* Task item
Give the records again in full, exactly as they appear, but without the pictures.

--- Data to process ---

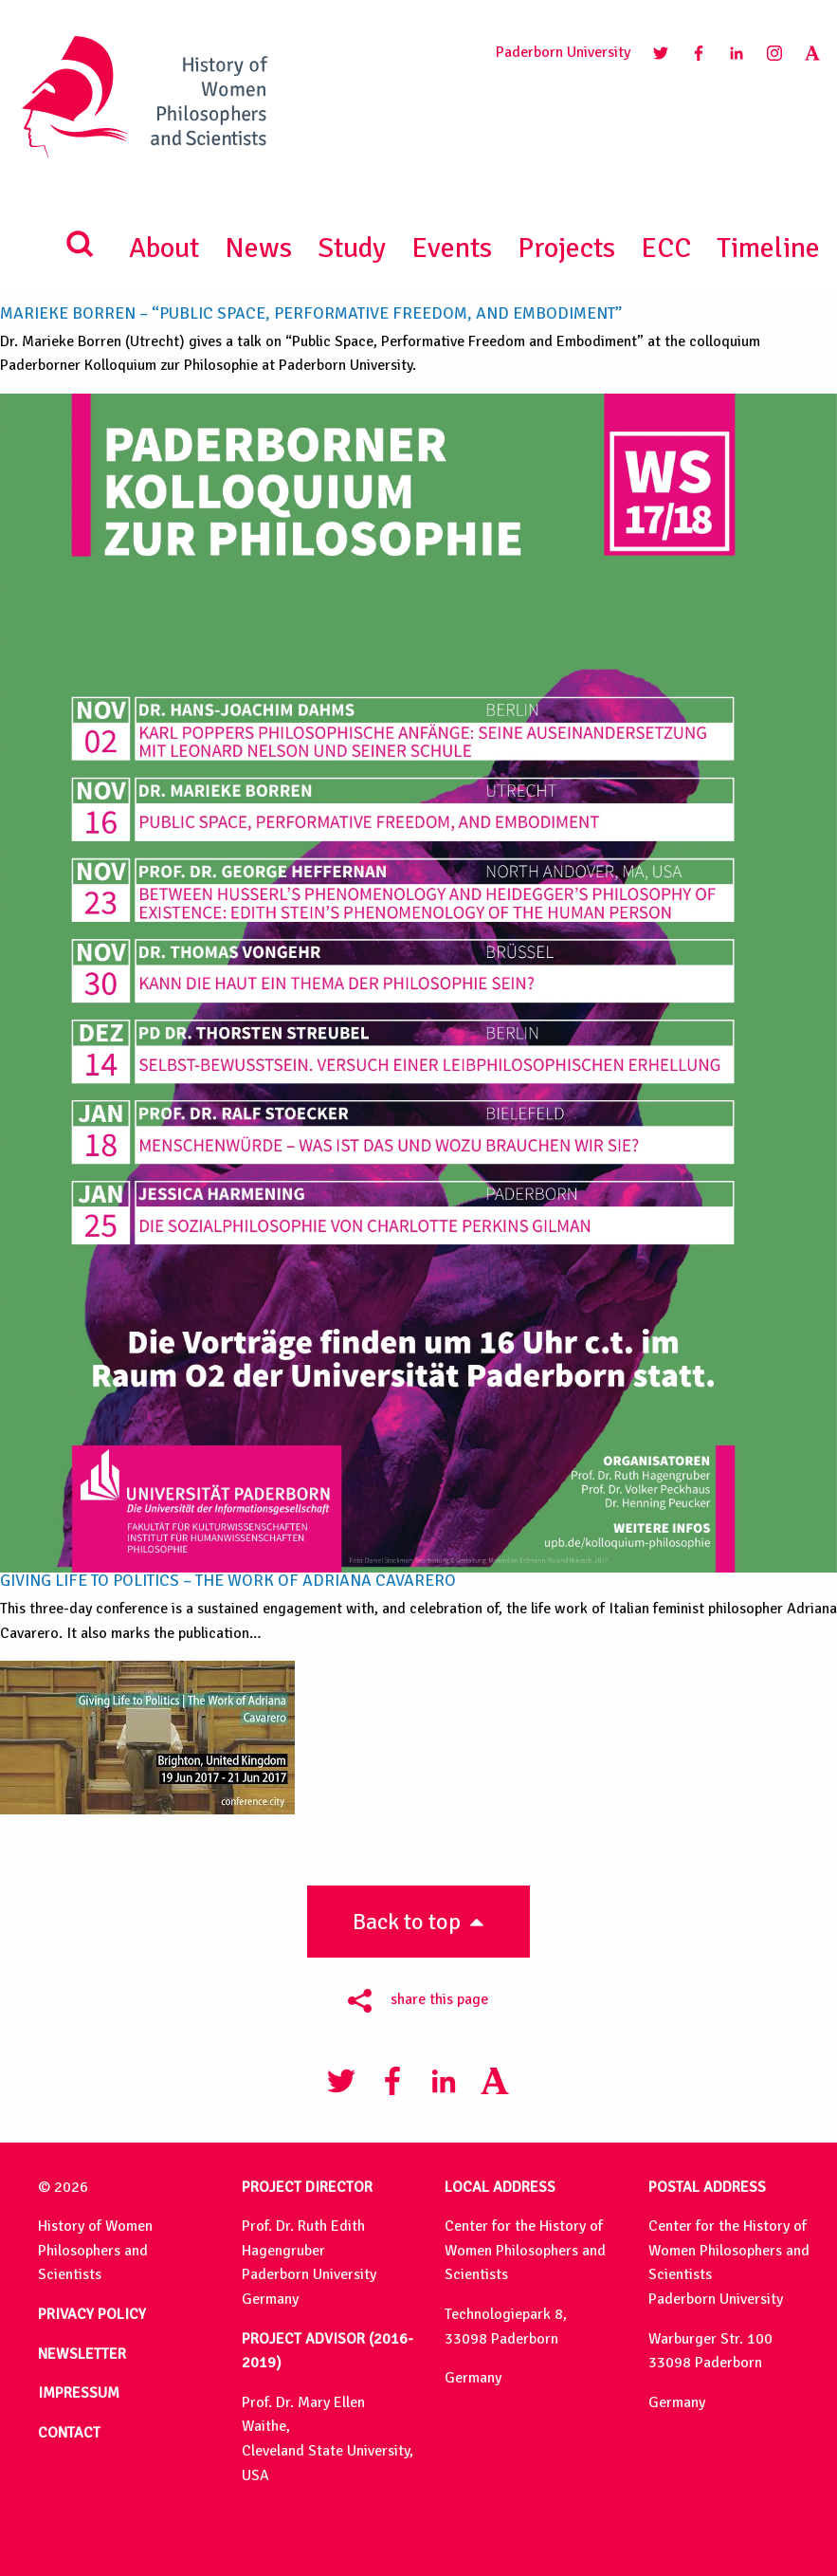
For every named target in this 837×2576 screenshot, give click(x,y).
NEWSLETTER (82, 2354)
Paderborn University (563, 52)
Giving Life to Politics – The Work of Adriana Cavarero (228, 1580)
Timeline (768, 248)
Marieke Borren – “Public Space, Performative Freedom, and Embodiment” (311, 313)
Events (451, 248)
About (164, 248)
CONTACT (69, 2432)
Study (352, 248)
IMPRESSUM (78, 2392)
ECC (666, 248)
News (258, 248)
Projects (566, 248)
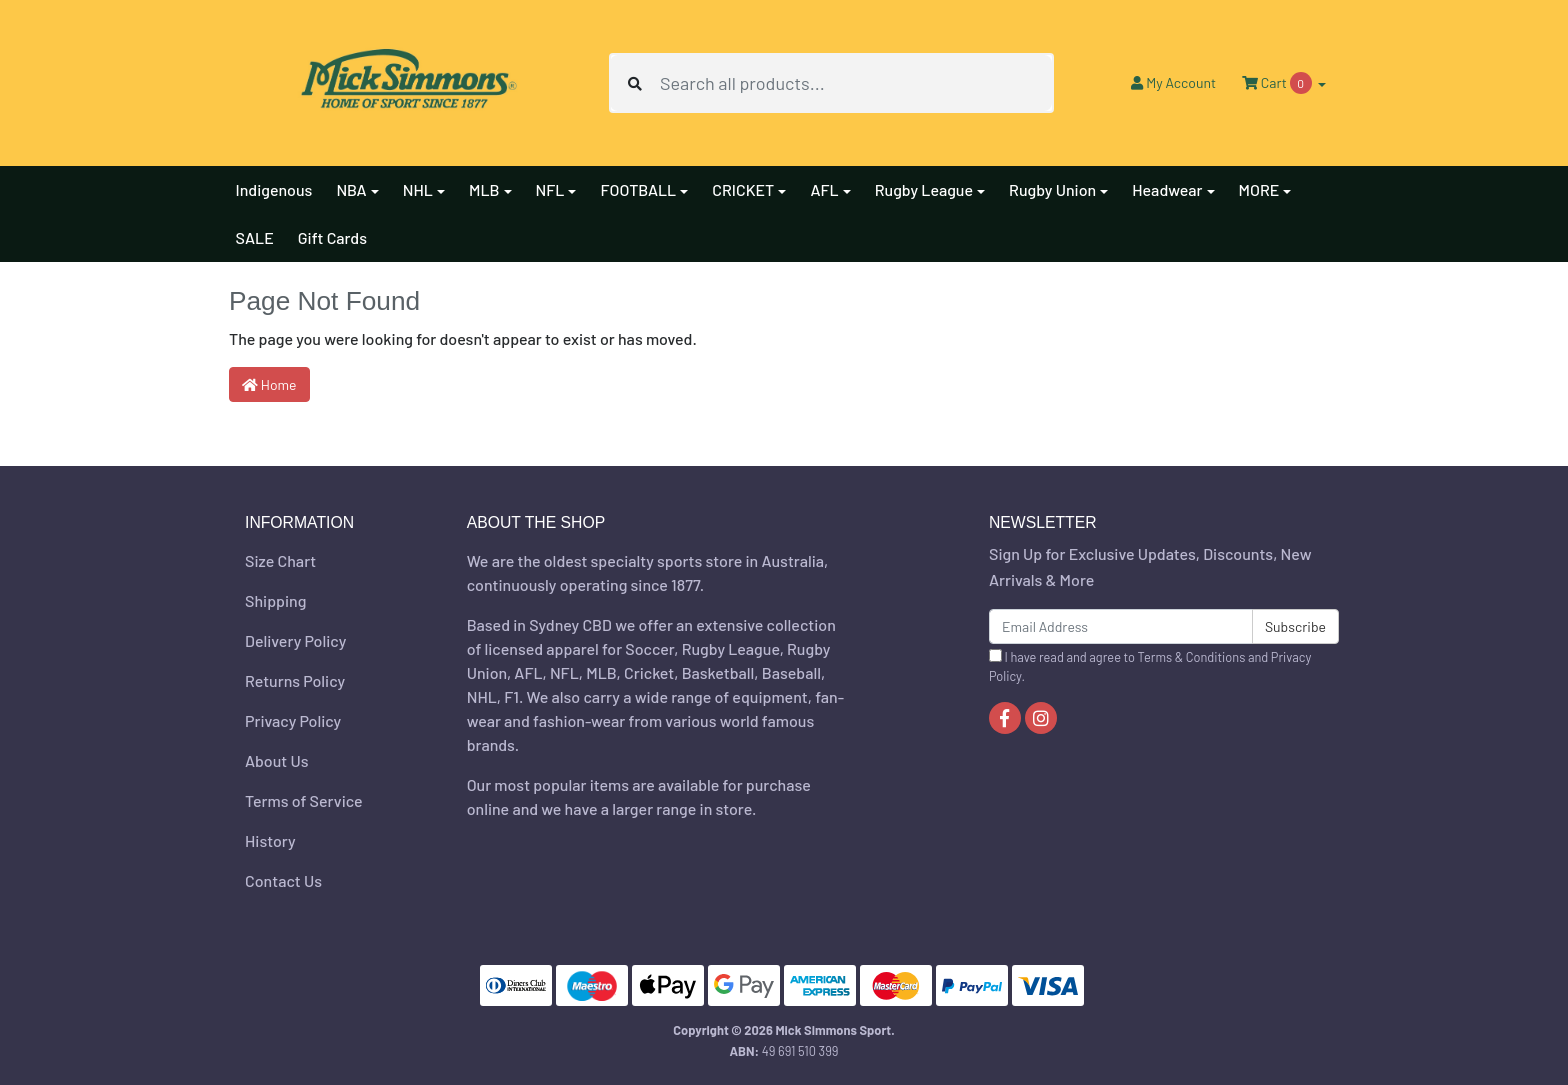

---

* Response area
For every named target in this 837×2576 screenshot, give click(x,y).
NEWSLETTER (82, 2354)
Paderborn University (563, 52)
Giving Life to Politics – The Work of Adriana Cavarero (228, 1580)
Timeline (768, 248)
Marieke Borren – “Public Space, Performative Freedom, and Embodiment” (311, 313)
Events (451, 248)
About (164, 248)
CONTACT (69, 2432)
Study (352, 248)
IMPRESSUM (78, 2392)
ECC (666, 248)
News (258, 248)
Projects (566, 248)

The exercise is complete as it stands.